Whatever we choose, the point is that we want to regulate how much the AI helps the user in their task rather than compromising realism by making tasks seem easier than they would actually be (e.g. by making customers unrealistically easy to sell to, or making life-threatening injuries easier to treat).
Penalizing Mistakes
Perhaps the most difficult aspect of making AI simulations difficult is encouraging the AI to realistically punish poor decisions by the user.

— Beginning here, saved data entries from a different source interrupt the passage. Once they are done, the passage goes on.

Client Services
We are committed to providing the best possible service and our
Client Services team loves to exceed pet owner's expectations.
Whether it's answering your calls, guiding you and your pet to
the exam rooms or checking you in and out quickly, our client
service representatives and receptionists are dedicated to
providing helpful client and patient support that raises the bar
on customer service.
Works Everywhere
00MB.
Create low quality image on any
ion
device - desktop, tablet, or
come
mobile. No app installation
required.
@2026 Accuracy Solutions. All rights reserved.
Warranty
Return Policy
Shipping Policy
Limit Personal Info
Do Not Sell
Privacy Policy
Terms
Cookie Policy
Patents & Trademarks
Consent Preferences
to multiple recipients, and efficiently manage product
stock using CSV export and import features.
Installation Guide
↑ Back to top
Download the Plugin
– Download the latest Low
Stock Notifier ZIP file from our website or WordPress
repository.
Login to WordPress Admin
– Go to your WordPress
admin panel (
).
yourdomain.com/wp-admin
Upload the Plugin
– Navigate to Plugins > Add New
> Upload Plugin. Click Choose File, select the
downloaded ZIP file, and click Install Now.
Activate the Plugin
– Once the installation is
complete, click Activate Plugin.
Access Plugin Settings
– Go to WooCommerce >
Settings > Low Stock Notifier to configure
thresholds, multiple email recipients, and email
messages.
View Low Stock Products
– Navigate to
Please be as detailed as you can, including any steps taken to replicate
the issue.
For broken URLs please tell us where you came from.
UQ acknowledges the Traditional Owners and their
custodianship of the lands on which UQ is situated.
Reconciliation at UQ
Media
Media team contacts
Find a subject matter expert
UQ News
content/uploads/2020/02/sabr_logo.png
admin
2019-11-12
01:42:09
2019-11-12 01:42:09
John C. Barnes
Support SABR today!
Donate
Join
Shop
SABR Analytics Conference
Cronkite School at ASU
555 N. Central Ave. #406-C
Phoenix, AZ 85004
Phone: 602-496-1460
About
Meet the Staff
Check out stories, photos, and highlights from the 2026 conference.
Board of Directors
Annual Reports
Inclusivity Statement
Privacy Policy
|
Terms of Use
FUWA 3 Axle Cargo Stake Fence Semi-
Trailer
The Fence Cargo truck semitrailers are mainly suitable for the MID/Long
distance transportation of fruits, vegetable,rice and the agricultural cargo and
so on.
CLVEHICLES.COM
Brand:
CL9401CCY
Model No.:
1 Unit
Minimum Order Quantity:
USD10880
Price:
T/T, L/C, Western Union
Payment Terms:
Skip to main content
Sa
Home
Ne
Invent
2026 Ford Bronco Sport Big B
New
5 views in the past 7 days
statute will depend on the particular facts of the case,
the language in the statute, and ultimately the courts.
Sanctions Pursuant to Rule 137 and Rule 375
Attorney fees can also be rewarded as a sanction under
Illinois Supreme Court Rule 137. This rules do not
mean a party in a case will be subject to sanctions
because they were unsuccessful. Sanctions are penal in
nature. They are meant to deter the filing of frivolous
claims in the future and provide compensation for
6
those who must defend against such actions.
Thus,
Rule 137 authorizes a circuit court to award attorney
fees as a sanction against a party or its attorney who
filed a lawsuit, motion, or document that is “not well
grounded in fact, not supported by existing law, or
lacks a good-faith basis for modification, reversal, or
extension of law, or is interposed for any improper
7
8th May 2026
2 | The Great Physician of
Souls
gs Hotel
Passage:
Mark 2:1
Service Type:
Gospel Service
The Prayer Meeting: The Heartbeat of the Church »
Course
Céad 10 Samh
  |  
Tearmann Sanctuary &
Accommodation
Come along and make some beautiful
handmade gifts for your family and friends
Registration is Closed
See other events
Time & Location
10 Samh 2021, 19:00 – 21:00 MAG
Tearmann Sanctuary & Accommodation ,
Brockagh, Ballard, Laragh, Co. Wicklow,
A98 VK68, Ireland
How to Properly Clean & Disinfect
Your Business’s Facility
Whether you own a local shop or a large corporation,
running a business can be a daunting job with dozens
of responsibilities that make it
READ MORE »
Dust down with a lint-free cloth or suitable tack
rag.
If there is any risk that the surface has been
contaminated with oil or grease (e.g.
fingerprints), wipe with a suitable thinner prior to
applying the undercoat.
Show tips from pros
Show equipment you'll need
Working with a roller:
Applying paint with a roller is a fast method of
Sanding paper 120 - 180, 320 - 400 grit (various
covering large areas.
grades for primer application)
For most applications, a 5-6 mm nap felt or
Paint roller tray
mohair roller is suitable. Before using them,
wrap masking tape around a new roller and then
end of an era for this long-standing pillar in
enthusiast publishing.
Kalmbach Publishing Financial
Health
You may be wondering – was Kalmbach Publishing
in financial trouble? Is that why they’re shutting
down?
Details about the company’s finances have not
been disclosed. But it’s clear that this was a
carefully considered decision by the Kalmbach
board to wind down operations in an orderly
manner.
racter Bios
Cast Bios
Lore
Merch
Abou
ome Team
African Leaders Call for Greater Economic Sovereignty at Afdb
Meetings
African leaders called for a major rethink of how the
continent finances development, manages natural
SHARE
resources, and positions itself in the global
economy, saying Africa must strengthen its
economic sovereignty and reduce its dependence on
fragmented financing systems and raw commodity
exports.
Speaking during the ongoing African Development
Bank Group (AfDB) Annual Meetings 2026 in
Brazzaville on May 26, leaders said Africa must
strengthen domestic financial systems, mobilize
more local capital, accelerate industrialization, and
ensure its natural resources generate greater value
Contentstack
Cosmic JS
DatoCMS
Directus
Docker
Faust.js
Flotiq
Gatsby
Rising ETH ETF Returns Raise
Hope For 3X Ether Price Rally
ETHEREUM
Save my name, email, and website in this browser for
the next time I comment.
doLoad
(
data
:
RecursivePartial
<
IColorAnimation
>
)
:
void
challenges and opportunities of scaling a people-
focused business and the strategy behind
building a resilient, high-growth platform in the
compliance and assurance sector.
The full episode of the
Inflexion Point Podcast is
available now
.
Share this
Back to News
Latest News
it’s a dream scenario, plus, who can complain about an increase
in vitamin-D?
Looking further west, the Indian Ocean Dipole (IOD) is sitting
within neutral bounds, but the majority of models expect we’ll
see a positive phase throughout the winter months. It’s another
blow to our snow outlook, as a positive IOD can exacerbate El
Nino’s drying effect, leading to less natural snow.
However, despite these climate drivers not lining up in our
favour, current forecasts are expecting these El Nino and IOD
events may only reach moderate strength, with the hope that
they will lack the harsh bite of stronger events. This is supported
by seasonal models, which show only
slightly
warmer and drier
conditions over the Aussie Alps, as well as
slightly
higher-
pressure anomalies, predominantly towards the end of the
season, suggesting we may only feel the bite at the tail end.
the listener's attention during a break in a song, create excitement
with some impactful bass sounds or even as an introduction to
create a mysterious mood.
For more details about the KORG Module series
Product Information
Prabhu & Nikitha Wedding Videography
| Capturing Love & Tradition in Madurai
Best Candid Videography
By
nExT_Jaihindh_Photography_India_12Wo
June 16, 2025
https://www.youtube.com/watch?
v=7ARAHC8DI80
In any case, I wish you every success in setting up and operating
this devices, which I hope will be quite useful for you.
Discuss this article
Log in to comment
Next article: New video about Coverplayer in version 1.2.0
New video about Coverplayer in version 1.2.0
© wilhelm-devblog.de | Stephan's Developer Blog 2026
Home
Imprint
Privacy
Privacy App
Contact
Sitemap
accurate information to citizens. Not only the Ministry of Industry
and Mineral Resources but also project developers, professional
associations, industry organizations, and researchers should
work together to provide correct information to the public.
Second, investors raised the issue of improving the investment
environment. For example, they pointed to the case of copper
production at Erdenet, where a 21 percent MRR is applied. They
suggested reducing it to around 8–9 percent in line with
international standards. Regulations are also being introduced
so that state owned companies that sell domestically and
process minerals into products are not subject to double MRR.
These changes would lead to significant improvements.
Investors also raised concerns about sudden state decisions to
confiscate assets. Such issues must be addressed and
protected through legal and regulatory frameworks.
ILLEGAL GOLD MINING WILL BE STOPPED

As we mentioned earlier, AI deeply wants to help the user succeed, and this sometimes includes a tendency to shield the user from realistic consequences in a training simulation. Given a choice, AI would always prefer to give a user in a retail sales simulation a second, third, or fourth chance to convince a skeptical retail customer to buy something – long after a real customer would have walked away. And if the user decided to walk in front of a giant harvester in a farm field, the AI will likely have the harvester miraculously swerve out of the way (even though harvesters aren’t maneuverable like that).
Overcoming AI’s reluctance to enforce consequences typically requires ironclad if-then logic, reinforced by clear criteria for defining a “poor” decision and what would constitute a “realistic” outcome, (e.g. “If the user moves within 3 meters of a moving piece of agricultural / mining equipment, there is a 90% chance of a collision. If the user collides with a moving piece of agricultural / mining equipment weighing over 2 tons, there is a 40% chance of death, and 60% chance of permanently debilitating injury, etc.).
That said, if you “force” some AI models to depict negative consequences this way, there’s a chance it might ignore your guidance or simply refuse to run your scenario. This became a particular problem in simulations we’ve developed for emergency services and other professions that deal with life-and-death consequences. However, we’ve found that, if you continually reiterate the reason for depicting these consequences throughout your instructions to the AI (i.e. to prepare the user for real-world work situations) you can eventually persuade the AI to penalize / punish the user – however reluctantly).
Turning Realistic Stories into Realistic Challenges
Whether it’s fairy tales for children or training simulations for grown-ups, generative AI is a natural storyteller. And by helping AI recognize that the “happy ending” might be a well-prepared worker rather than an overly tidy resolution to whatever narrative it’s spinning, you can harness its storytelling power to create meaningful learning experiences that provide real challenges to cultivate essential skills.